== WHAT YOU WILL DO ==
Quote the records below word for word, please, from the very first line through the one that contains "This screenshot has height=2576, width=596.", and nothing beyond it.

== DATA FOR REVIEW ==
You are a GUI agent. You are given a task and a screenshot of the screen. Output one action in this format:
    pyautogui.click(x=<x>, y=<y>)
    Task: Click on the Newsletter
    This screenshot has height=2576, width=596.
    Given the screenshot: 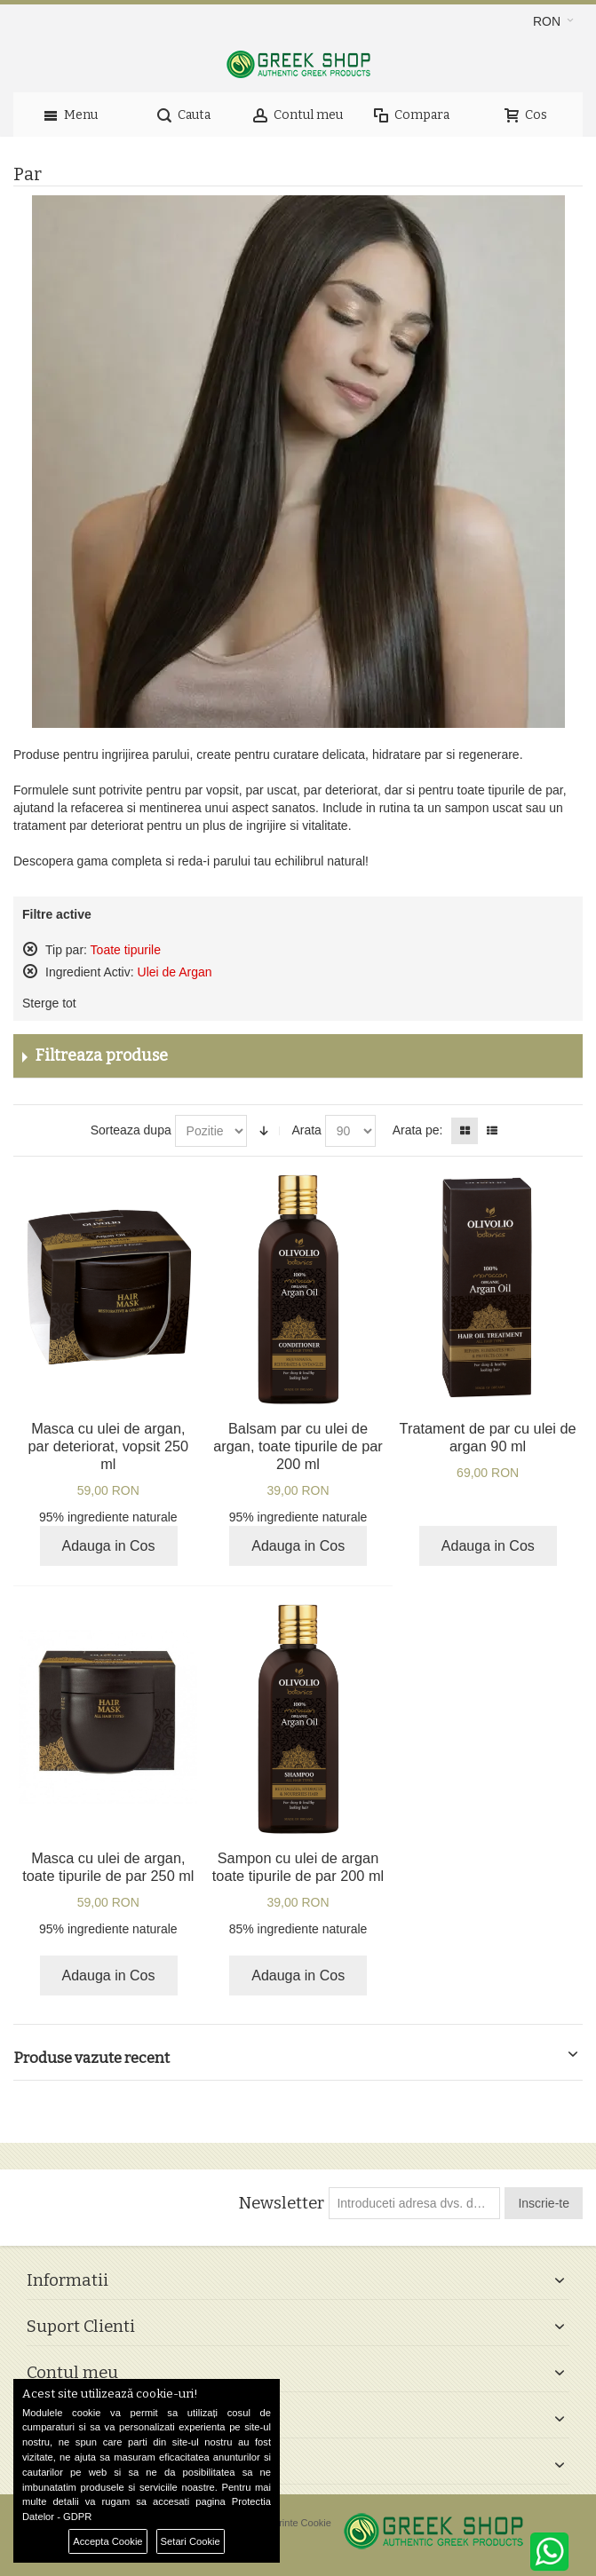 What is the action you would take?
    pyautogui.click(x=281, y=2203)
    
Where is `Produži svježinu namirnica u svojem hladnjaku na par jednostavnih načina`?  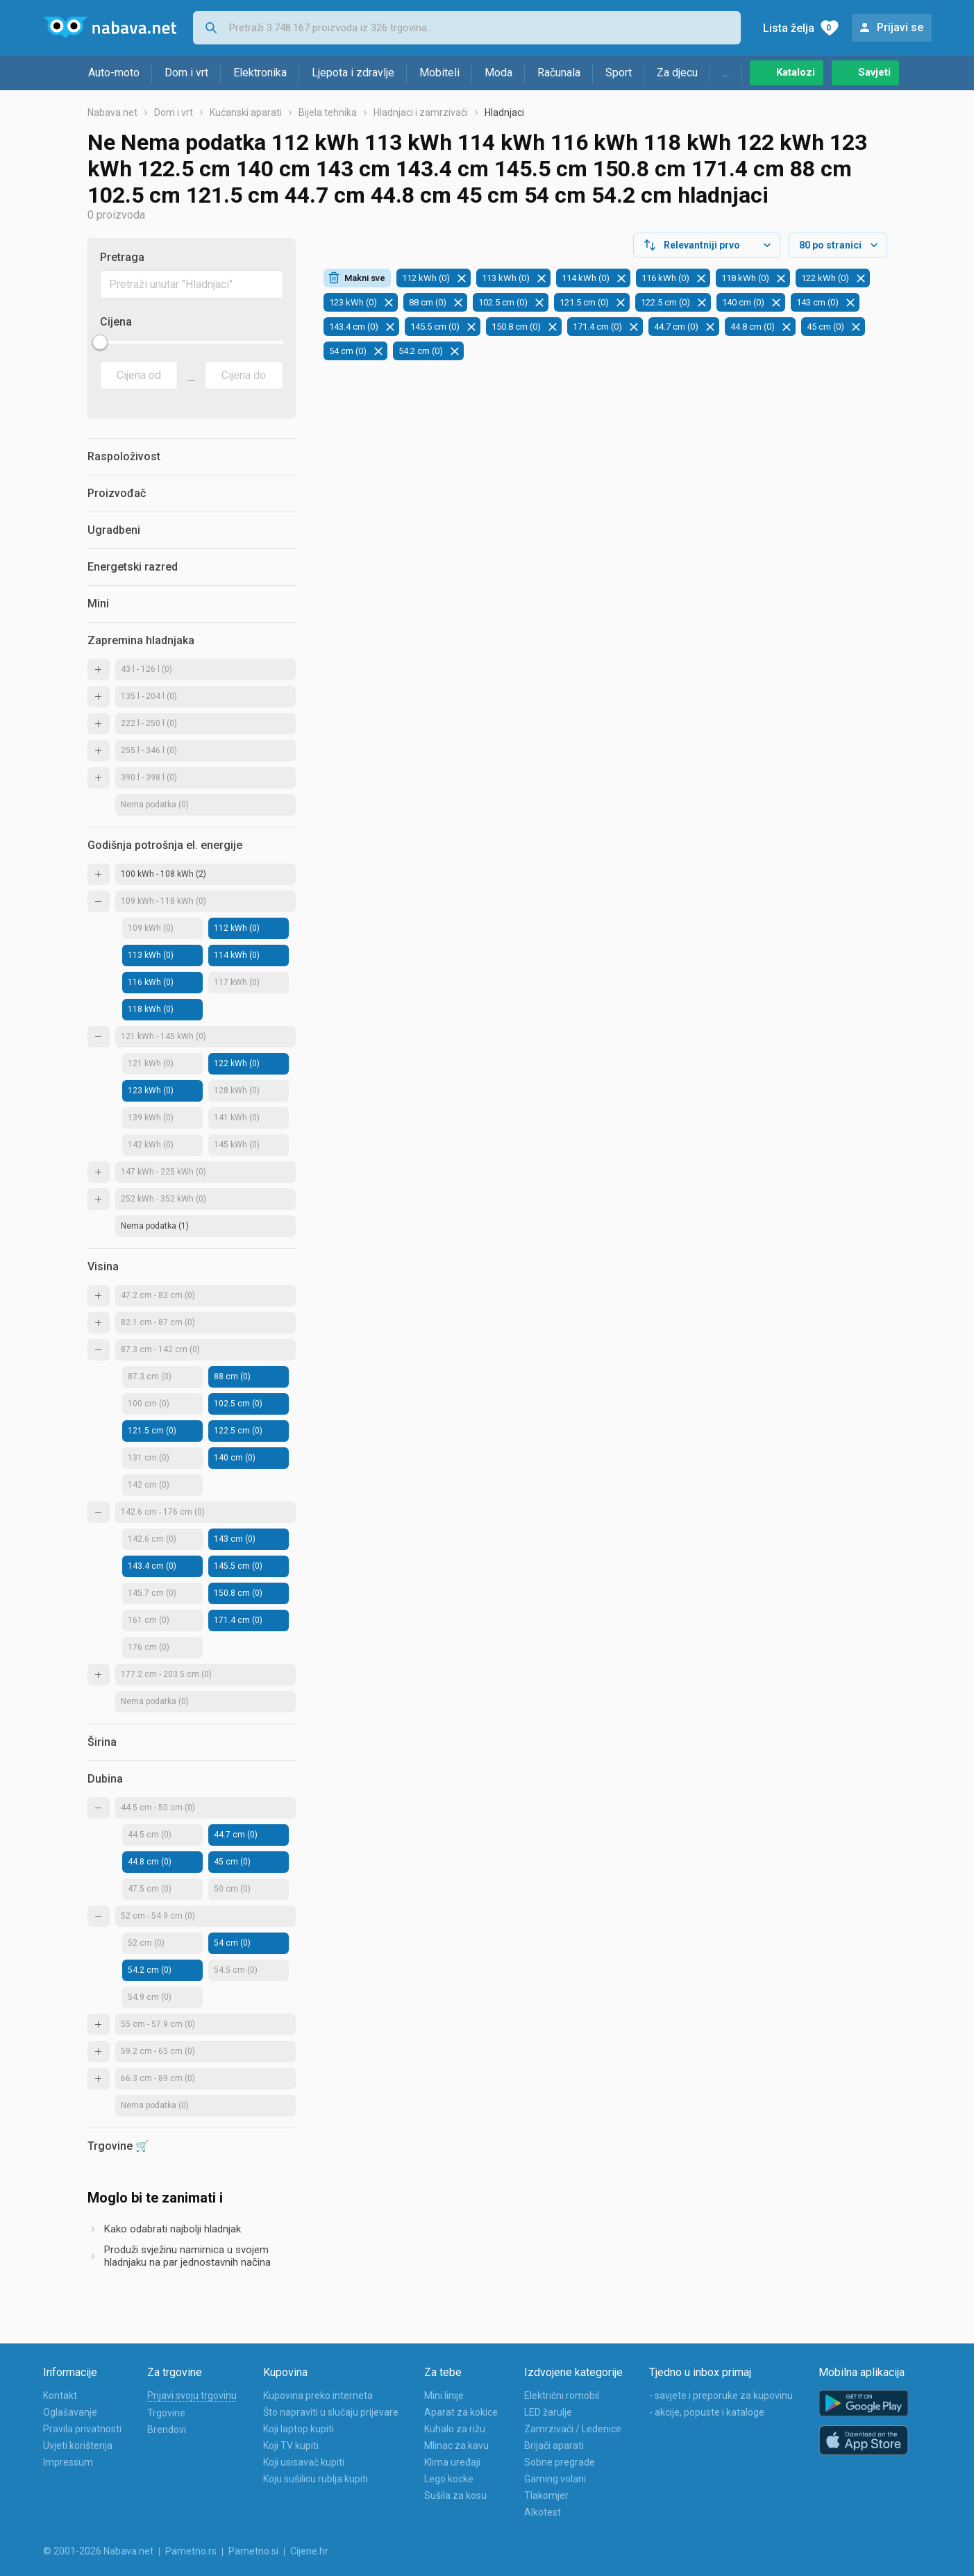
Produži svježinu namirnica u svojem hladnjaku na par jednostavnih načina is located at coordinates (187, 2256).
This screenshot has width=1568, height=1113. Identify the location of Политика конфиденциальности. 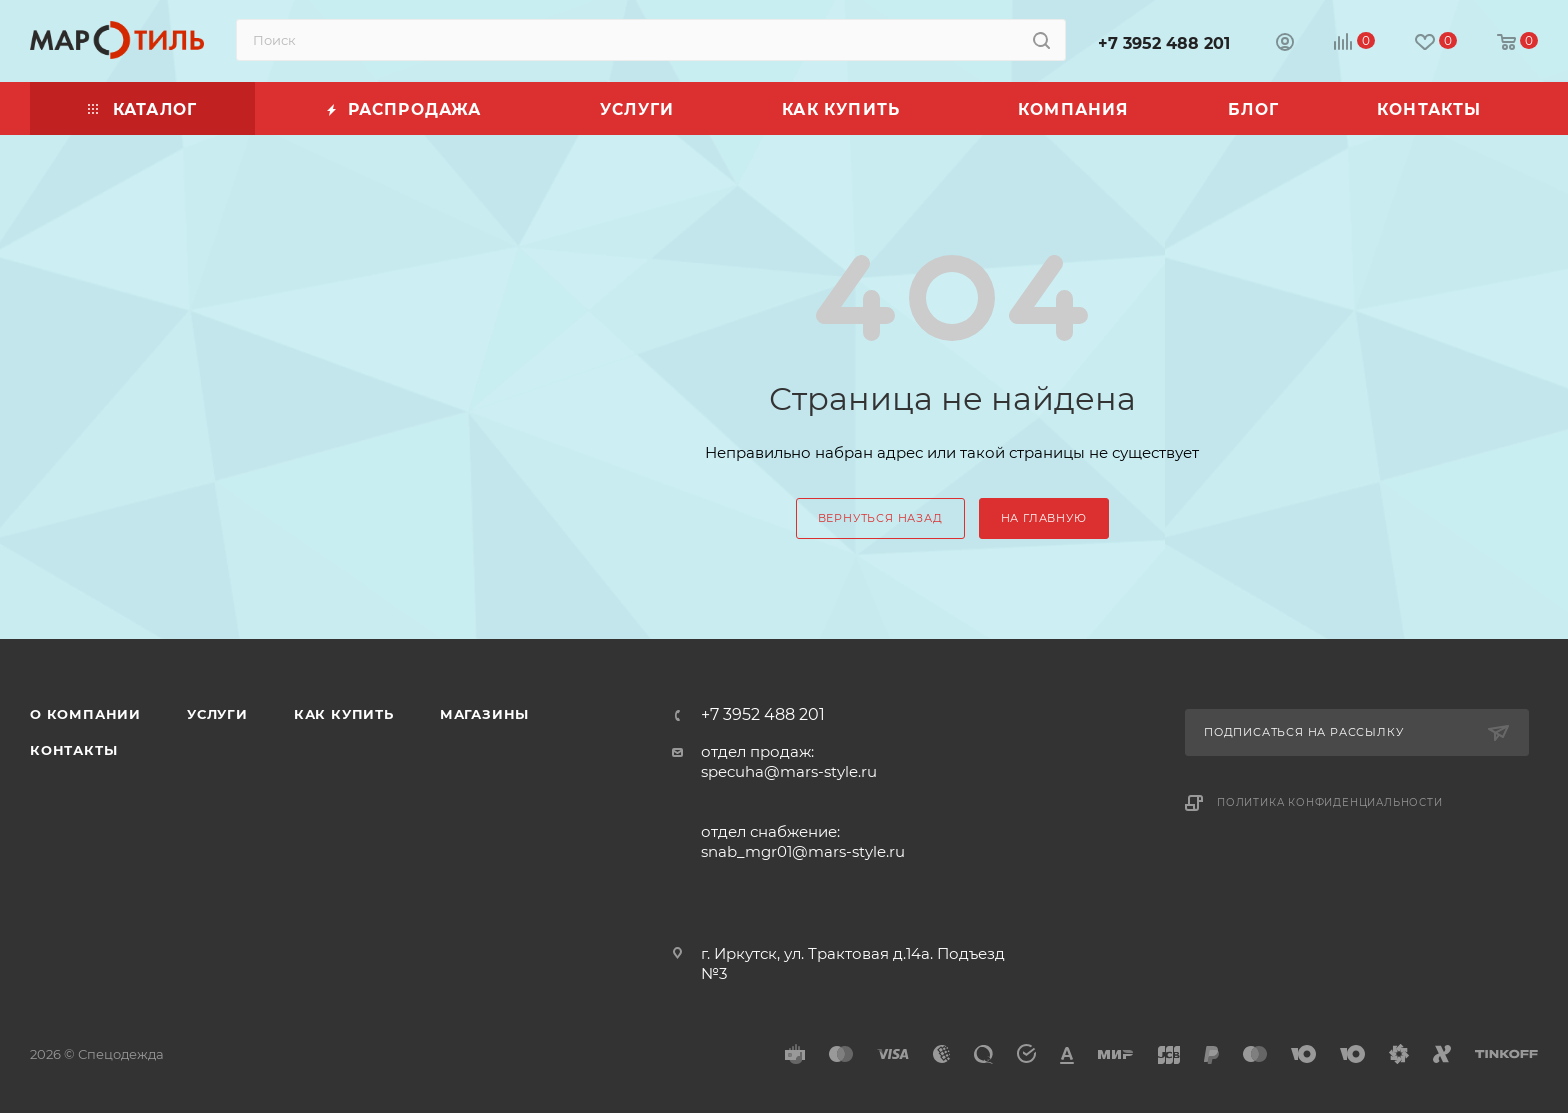
(1330, 802).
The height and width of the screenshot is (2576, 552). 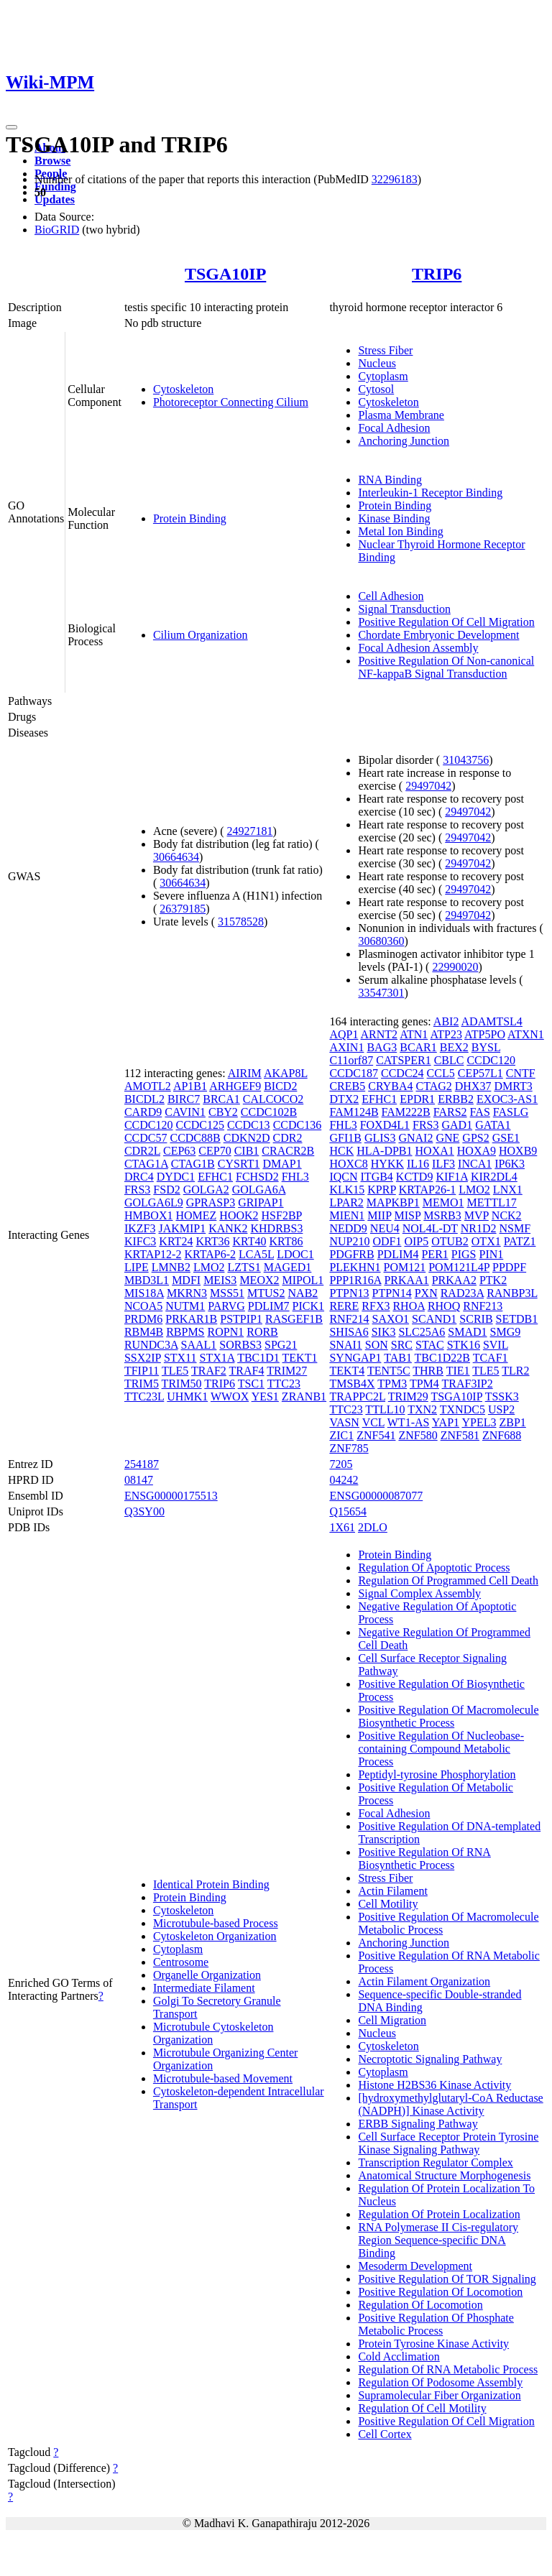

== SOLUTION TO THE EXERCISE ==
You are a GUI agent. You are given a task and a screenshot of the screen. Output one action in this format:
    pyautogui.click(x=<x>, y=<y>)
    Task: Click on the Newsletter
    This screenshot has height=2576, width=596.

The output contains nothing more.